Strolling around those familiar, well-loved landmarks, I always enjoy occasional sightings of the heron. We can never decide how many herons there are of the same age and appearance. Maybe we are seeing the same one, over and over? Conversations like this weave together a very disparate, loose group of park regulars of all ages with a variety of views and opinions about the Botanic Gardens’ wild creatures. But the heron is a favourite; we always report sightings to one another.

We are inured to plentiful rain and bad weather as the default position for our local climate; stepping out into a pleasant, crisp, sunny morning  is therefore an immediate delight, especially with the Botanics in full autumn colours, carpets of leaves everywhere – if you get out early enough, before the park attendants with their noisy leaf-blowing machines get going!

Whilst appreciating this beautiful autumnal morning, my head was also full of the usual thought traffic as I contemplated the day ahead. The Buddhists speak the truth: we are only ever partly here. In each waking moment of our short, precious lives, we are usually distracted by something or other from being fully present. Thus we rarely savour fully the Holy Dharma of this very moment which will never come again.

Suddenly, my attention was totally focused on a sight I had never seen before. The heron was perched in full view, half way along the left-hand side of the Humpbacked Bridge!

I  stopped dead. Most unusually at half past nine on a weekday morning, there was no-one in sight.  “Should I stay watching right here, or try to creep closer?” I wondered, full of excitement and apprehension. Deciding on the latter option, I tiptoed very very slowly onto the eight-foot wide bridge, veering to the right in order to edge along the opposite side of the bridge to the heron.

The wild creature seemed absorbed in his own surveillance operation, long elegant neck moving slowly from side to side, eyes glinting in the morning light reflected off the quietly flowing river. Whether he had spotted me or not, he was paying me no attention. Barely able to believe my luck, I inched along  extremely quietly until – to my great amazement – I was level. We were only a bridge width apart. Never in my life before had I been so close to such a large wild bird.

The morning was still. The heron, briefly, was still. I was still. The Holy Dharma moved with the air currents across the bridge, the heron and me. All was One.

Japanese Heron Painting
Japanese Heron Painting

Hours might have passed. It was probably less than a minute.

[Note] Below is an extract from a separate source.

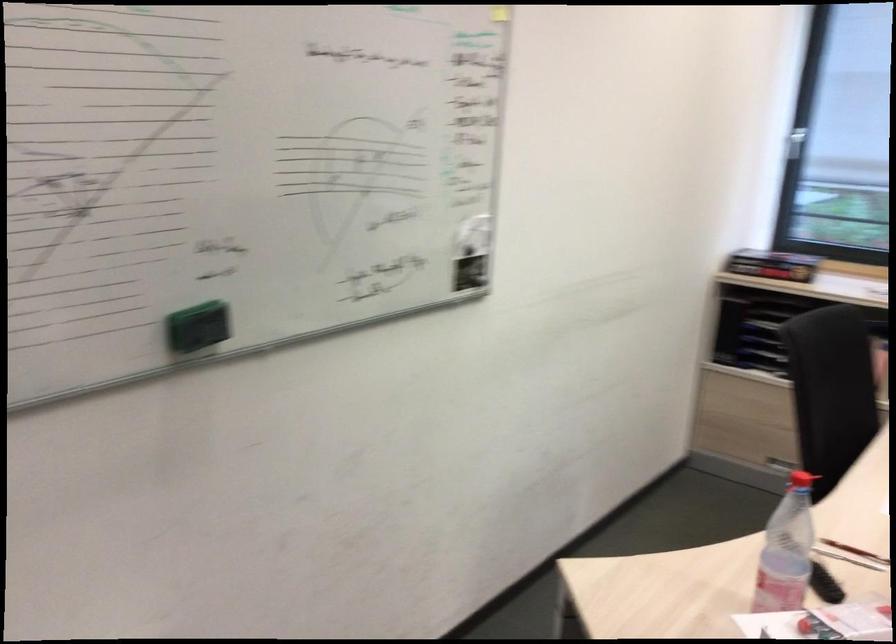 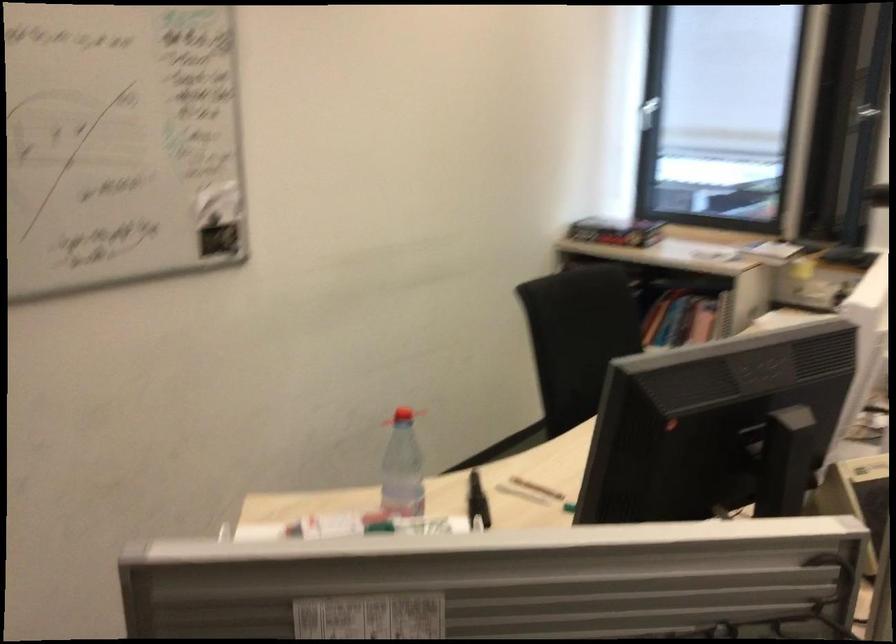 Find the pixel in the second image that matches point (786, 270) in the first image.

(615, 232)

I caught a flicker of movement out of the corner of my left eye. A slender young man dressed all in black, carrying a rucksack, i-pods in his ears, was rapidly approaching the bridge. Stealthily, I crept forward a couple of feet, heading off the bridge toward the steps, still hugging the side opposite the heron. He still didn’t budge. For a fleeting moment I thought “Anne, that wild creature is tuned to you. He can feel your goodwill….” Then the rationalist dismissed such a thought. Still….

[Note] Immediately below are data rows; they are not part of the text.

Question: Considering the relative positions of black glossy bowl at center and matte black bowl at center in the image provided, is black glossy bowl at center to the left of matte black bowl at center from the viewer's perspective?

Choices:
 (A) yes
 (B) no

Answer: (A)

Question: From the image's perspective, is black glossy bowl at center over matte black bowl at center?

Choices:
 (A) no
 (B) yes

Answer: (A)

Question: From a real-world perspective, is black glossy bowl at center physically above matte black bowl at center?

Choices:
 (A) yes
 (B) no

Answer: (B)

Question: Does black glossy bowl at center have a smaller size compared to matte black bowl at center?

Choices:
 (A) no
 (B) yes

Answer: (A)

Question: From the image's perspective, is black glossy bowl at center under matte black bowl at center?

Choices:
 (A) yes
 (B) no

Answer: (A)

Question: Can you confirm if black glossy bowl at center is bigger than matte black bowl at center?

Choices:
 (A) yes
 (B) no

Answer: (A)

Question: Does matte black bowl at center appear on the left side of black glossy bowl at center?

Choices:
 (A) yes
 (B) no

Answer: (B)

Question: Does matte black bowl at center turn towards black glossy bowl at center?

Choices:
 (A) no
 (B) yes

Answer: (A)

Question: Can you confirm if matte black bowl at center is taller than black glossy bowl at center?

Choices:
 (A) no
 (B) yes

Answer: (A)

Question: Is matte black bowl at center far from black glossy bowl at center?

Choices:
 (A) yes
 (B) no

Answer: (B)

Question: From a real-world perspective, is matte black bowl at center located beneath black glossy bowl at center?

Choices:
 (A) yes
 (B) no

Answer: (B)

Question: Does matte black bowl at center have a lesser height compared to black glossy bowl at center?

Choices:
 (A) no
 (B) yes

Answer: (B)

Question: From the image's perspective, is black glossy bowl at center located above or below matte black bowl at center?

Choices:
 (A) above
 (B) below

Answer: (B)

The young man was about to step through the gate onto the bridge. I held my finger to my lips, indicating silence; with my other hand palm up,  I signalled to stop, waving him over to my side of the bridge – hoping this unknown young man might share a rare experience. But he ignored me. As he marched past us the heron took off, winging his lazy languid way downriver. Waving goodbye, I stood for a moment – partly watching the heron, partly watching the young man’s back as he tramped up the stairs.

In that moment I truly felt the force of life’s duality: on the one hand, such gratitude and joy that the heron and I had shared a pure, holy moment of Oneness. On the other, deep sadness that the young man, shut in with his technology, had missed it. Carl Jung’s comment, which comes to me often, came to me then: “Our task in this life is to reconcile the opposites”…..

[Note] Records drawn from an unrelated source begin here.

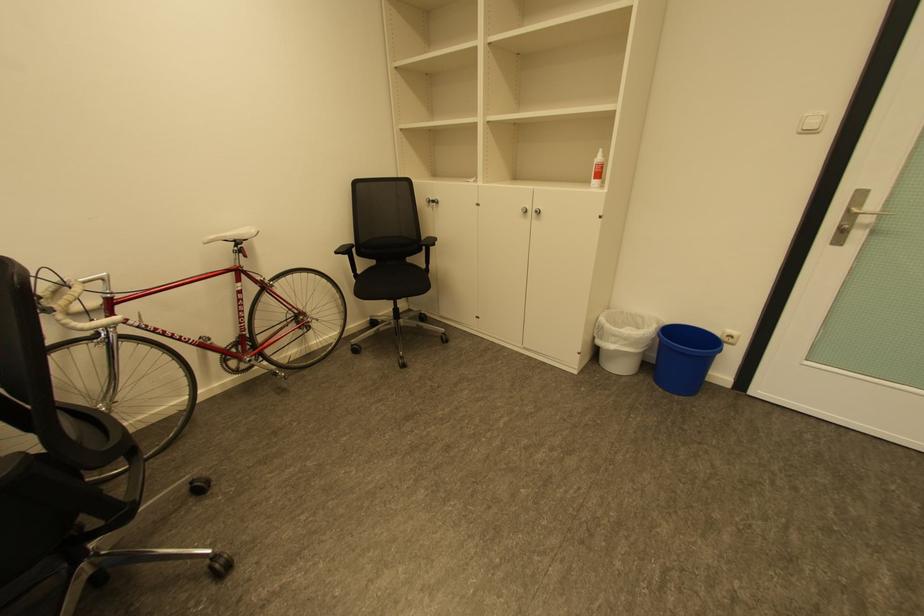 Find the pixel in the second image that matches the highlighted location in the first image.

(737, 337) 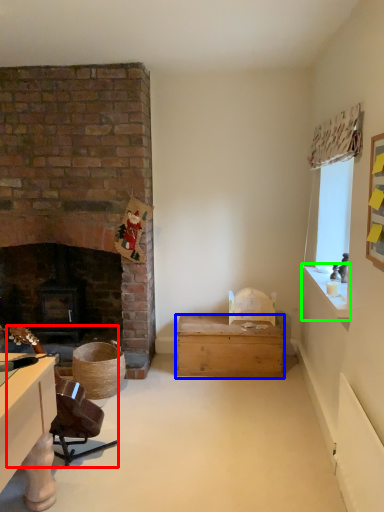 Question: Estimate the real-world distances between objects in this image. Which object is farther from swivel chair (highlighted by a red box), box (highlighted by a blue box) or window sill (highlighted by a green box)?

Choices:
 (A) box
 (B) window sill

Answer: (B)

….and a ps to this story….a couple of weeks later, I was strolling home through the Botanics by the river Kelvin on my way home, having spent the afternoon at my office writing the first draft of this article which was in my bag.There on the riverbank, in  places where I had never seen them before, were – to my amazement and delight – two herons….

1000 words copyright Anne Whitaker 2015
Licensed under Creative Commons – for conditions see Home Page

Order and Chaos – a Buddhist ‘take’ : honouring the late Bo Lozoff

I found out tonight from the Big Island Chronicle (Hawaii) which published a link from my blog yesterday, that the great Buddhist teacher Bo Lozoff  died in a car crash on 29th November 2012. This post featuring Bo’s wisdom, is republished in his honour.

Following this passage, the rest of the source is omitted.